Automatic text classification is a system developed to assign one or more categories to a text according to a set of categories.
If you are already familiar with MeaningCloud, you'll probably know there's another resource that is used to do this: deep categorization models. The difference between these two resources is the scenario in which we apply each one of them.
Deep Categorization is designed for classification scenarios where there are not that many categories, but the casuistic for each one of them is complex enough so advanced rules that can use morphosyntactic and semantic elements are needed to classify with an acceptable degree of precision/recall.
Text Classification is designed for large models where it's not necessary a great detail in the rules defined to successfully classify a text and good performance is key. It's also specially useful when you already have a training text collection for the categories, as it allows you to reuse it and set up a working model very quickly.

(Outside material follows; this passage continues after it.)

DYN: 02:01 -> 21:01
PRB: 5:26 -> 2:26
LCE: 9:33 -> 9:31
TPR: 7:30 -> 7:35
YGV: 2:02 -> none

We set up the text classification system through a classification model. This is the workflow of the process:
In the upper row, you can see how the classification model is generated from training texts and classification rules (see below for further information on when each one is used). The classification system uses this model to classify a text and outputs one or more categories in which it can be classified.

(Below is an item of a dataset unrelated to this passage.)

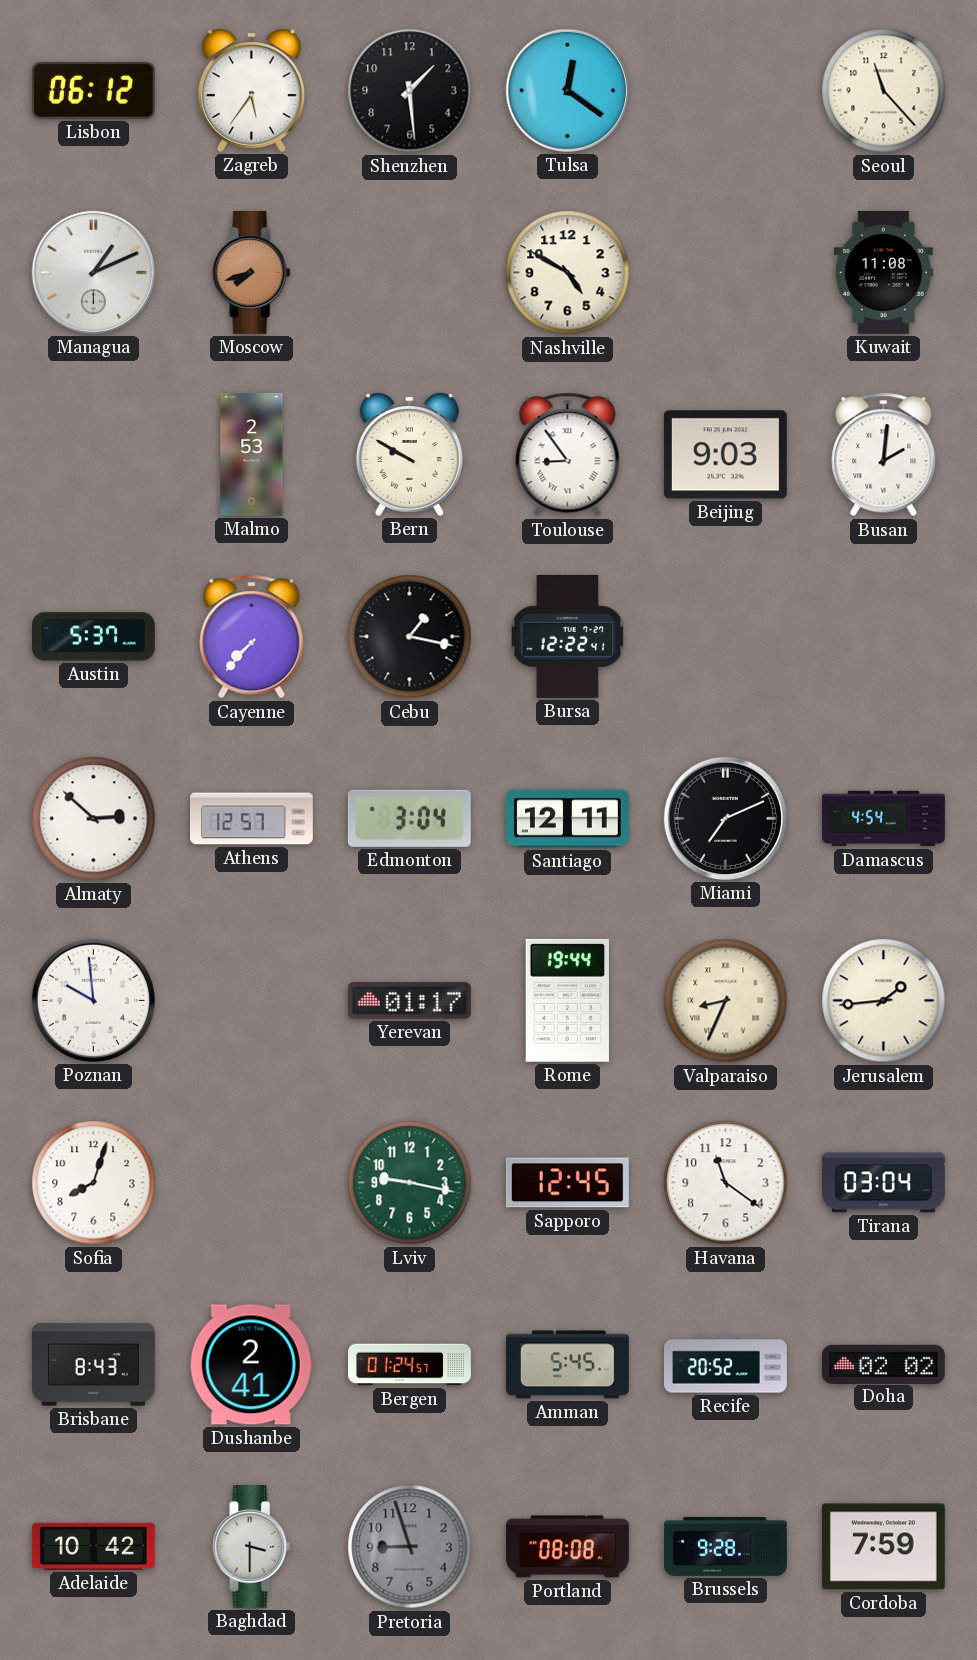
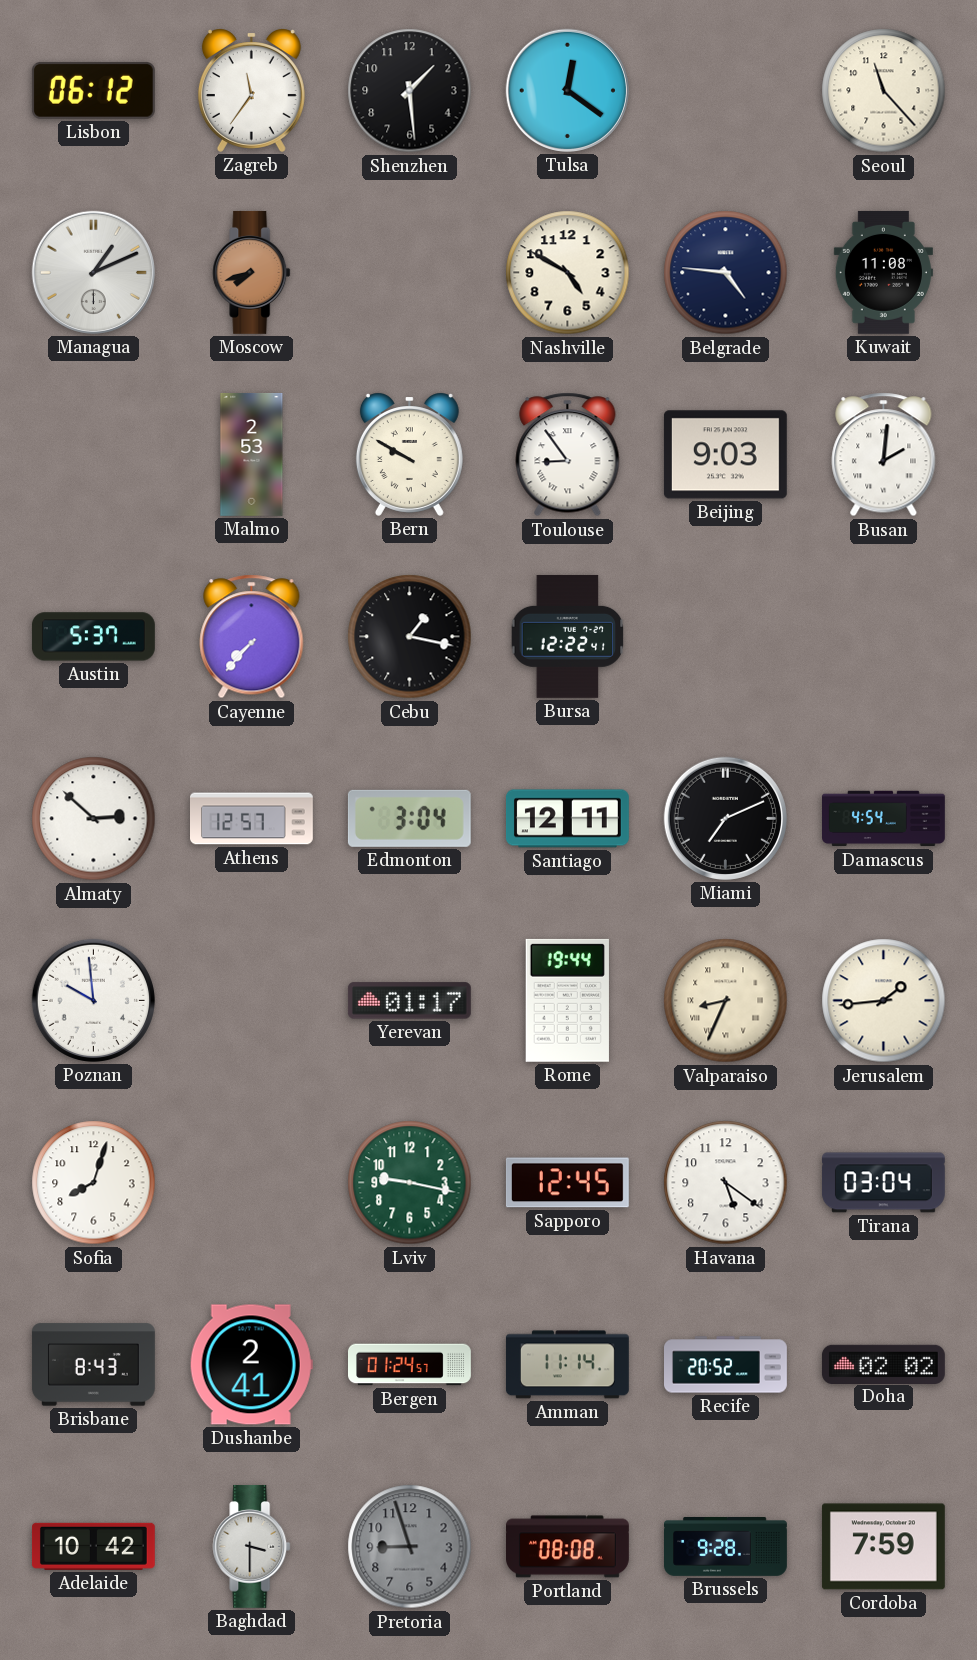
Zagreb: 5:36 -> 11:36
Belgrade: none -> 4:46
Havana: 11:21 -> 5:21
Amman: 5:45 -> 11:14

The management dashboard allows to manage the creation process of the classification models.
In our text classification environment there are several types of classification models. They employ training texts, classification rules or both.

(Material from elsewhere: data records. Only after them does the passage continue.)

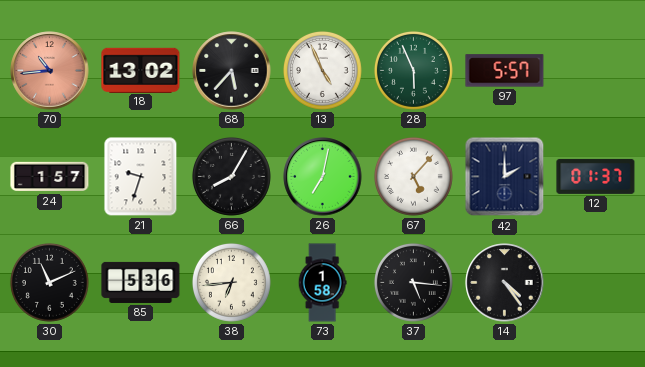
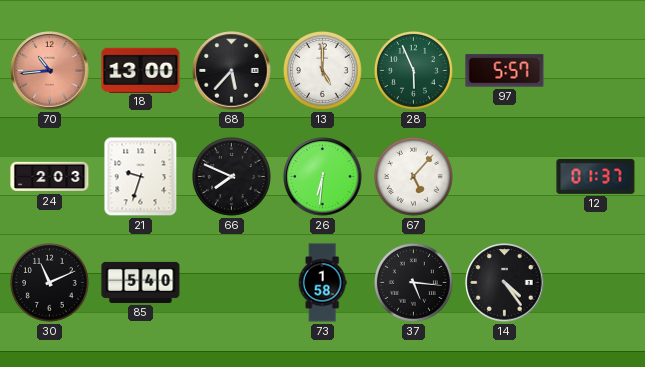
18: 13:02 -> 13:00
13: 4:56 -> 5:00
24: 1:57 -> 2:03
66: 8:05 -> 7:49
26: 7:02 -> 6:31
42: 2:00 -> none
85: 5:36 -> 5:40
38: 6:44 -> none
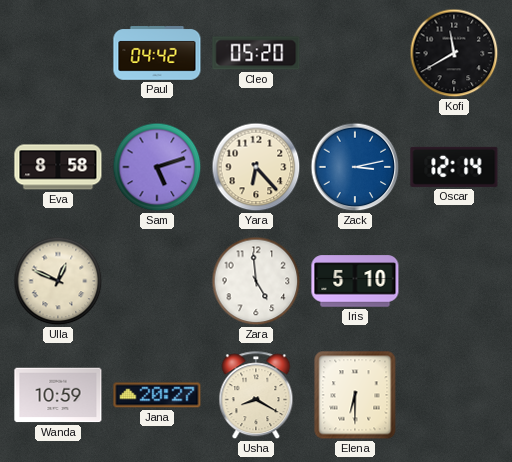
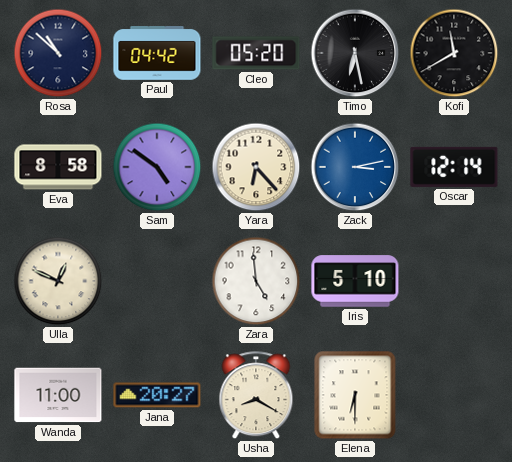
Rosa: none -> 10:52
Timo: none -> 6:28
Sam: 5:12 -> 4:51
Wanda: 10:59 -> 11:00
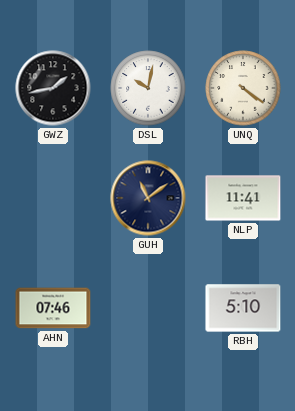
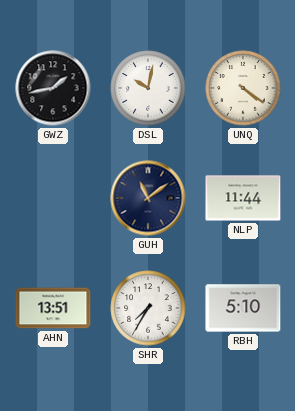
NLP: 11:41 -> 11:44
AHN: 07:46 -> 13:51
SHR: none -> 7:35
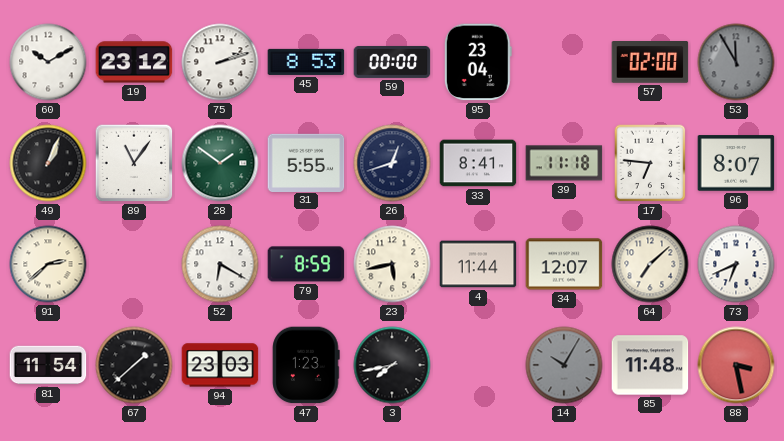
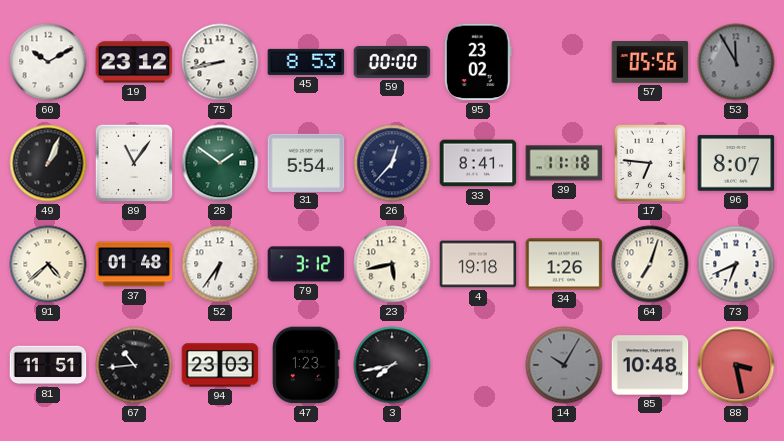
75: 2:12 -> 8:43
95: 23:04 -> 23:02
57: 02:00 -> 05:56
31: 5:55 -> 5:54
26: 12:42 -> 12:37
91: 2:38 -> 4:38
37: none -> 01:48
52: 6:20 -> 6:36
79: 8:59 -> 3:12
4: 11:44 -> 19:18
34: 12:07 -> 1:26
64: 7:08 -> 7:03
81: 11:54 -> 11:51
67: 1:38 -> 10:44
85: 11:48 -> 10:48
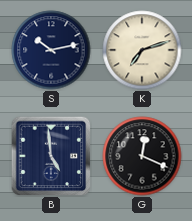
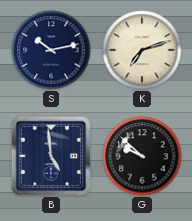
G: 12:19 -> 9:52
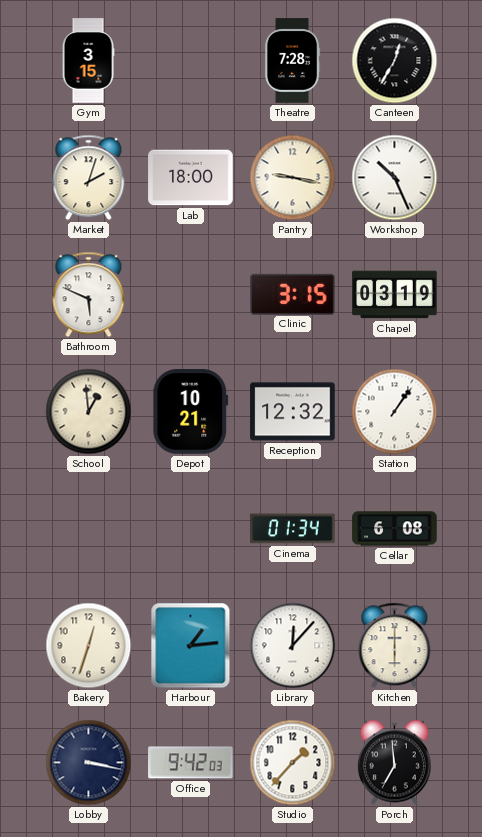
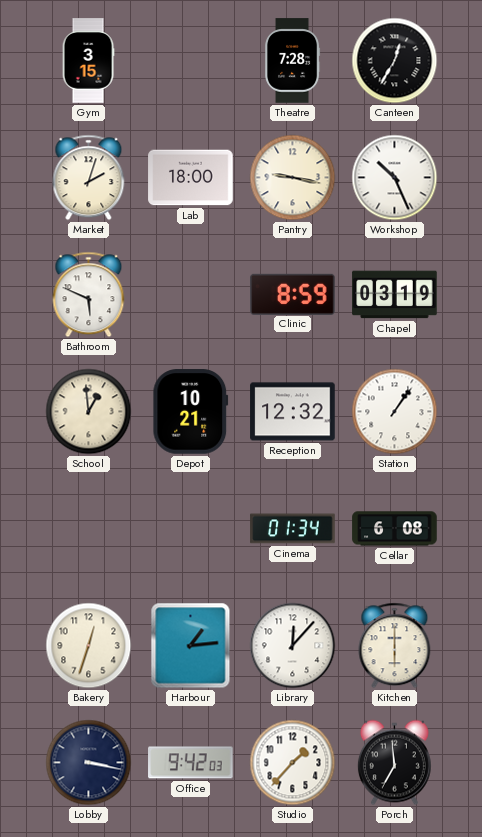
Clinic: 3:15 -> 8:59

It exclusively compares the input text with the training texts included in the model. In other words, when you train a model you associate each category to sample texts, so that when you enter a text to classify, the system will compare it with the examples and will determine which one is the nearest.
It exclusively uses classification rules. This implies that the classification is done considering only the terms defined in the model.
As its name suggests, it is a hybrid version of the two models described before and uses both training texts and classification rules. You can use the training texts to cover the greater part of the classification, with the benefits of a purely statistical model, and apply classification rules to improve the specific cases in which the statistical model is inaccurate.
In the management dashboard, the type of the model will be determined by how categories are defined.
We always recommend to start working with a statistical model, because it requires less effort and its evaluation can give a general idea of the problems that can be derived from the model definition.
When the problems are identified, the best thing to do is to implement a hybrid model and correct those problems by defining classification rules.